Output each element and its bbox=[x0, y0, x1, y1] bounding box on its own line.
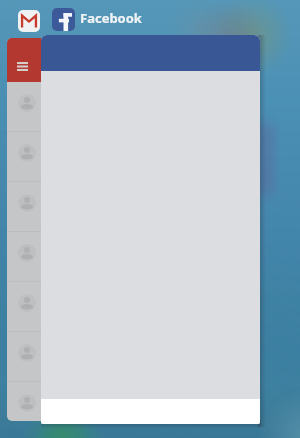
button[interactable] bbox=[7, 282, 117, 332]
button[interactable]: Open navigation drawer bbox=[7, 38, 117, 421]
button[interactable] bbox=[7, 382, 117, 421]
button[interactable] bbox=[7, 132, 117, 182]
button[interactable] bbox=[41, 35, 260, 424]
button[interactable] bbox=[7, 182, 117, 232]
button[interactable] bbox=[7, 332, 117, 382]
button[interactable]: Open navigation drawer bbox=[15, 60, 30, 73]
button[interactable]: Gmail bbox=[18, 10, 40, 32]
button[interactable] bbox=[7, 82, 117, 132]
staticText: Facebook bbox=[80, 9, 142, 27]
button[interactable] bbox=[7, 232, 117, 282]
button[interactable]: Facebook bbox=[52, 8, 75, 31]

▶ _Work instructions_: Among the lines of the listing above, tally the ones holding the string "Facebook" and give that count alone.

▶ _Expected answer_: 2